At very low acceptable contamination levels, the direct, curative effect of food sampling by itself can be an inefficient means of controlling product safety because the required sample sizes are uneconomically large, technically infeasible, or both. An exclusive focus on the direct, curative effect of sampling is misplaced, however. More broadly, food safety sampling also has an indirect, preventive effect. Sampling serves to assure that food safety control systems are performing as intended and as an enforcement tool to assure compliance with regulatory measures or private contract specifications. Food safety verification sampling creates economic incentives for food producing firms to develop, implement, and maintain effective control measures that limit the probability and degree of noncompliance with regulatory measures or private contract specifications.[18, 19] Even at low sampling levels, the economic incentives may be substantial as they are a function of both the probability of detecting noncompliance via the sampling levels and the consequences of noncompliance, given detection.

Although the curative effects of a lot acceptance sampling program may be weak, any analysis of its food safety impact that ignores the effect of economic pressures exerted by sampling is incomplete.
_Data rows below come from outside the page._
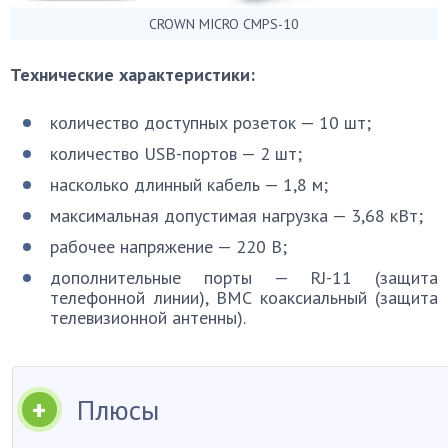
CROWN MICRO CMPS-10
Технические характеристики:
количество доступных розеток — 10 шт;
количество USB-портов — 2 шт;
насколько длинный кабель — 1,8 м;
максимальная допустимая нагрузка — 3,68 кВт;
рабочее напряжение — 220 В;
дополнительные порты — RJ-11 (защита
телефонной линии), BMC коаксиальный (защита
телевизионной антенны).
Плюсы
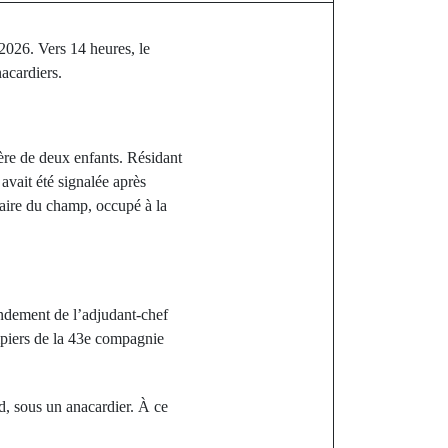
2026. Vers 14 heures, le
acardiers.
ère de deux enfants. Résidant
avait été signalée après
étaire du champ, occupé à la
andement de l’adjudant-chef
mpiers de la 43e compagnie
ord, sous un anacardier. À ce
Food safety inspection problems seem to call for a game-theoretic treatment.[20, 21] However, the economic incentives can vary among firms, geographically, and over time and may be subject to legal constraints that vary by jurisdiction and to uncertain liability exposures. A major challenge would be to specify how the heterogeneous players behave and in choosing the rules they use to make decisions. Ultimately, a complete analysis may prove intractable. However, a partial and crude proxy for the economic pressures exerted by a sampling program is simply the number of nonconforming lots rejected.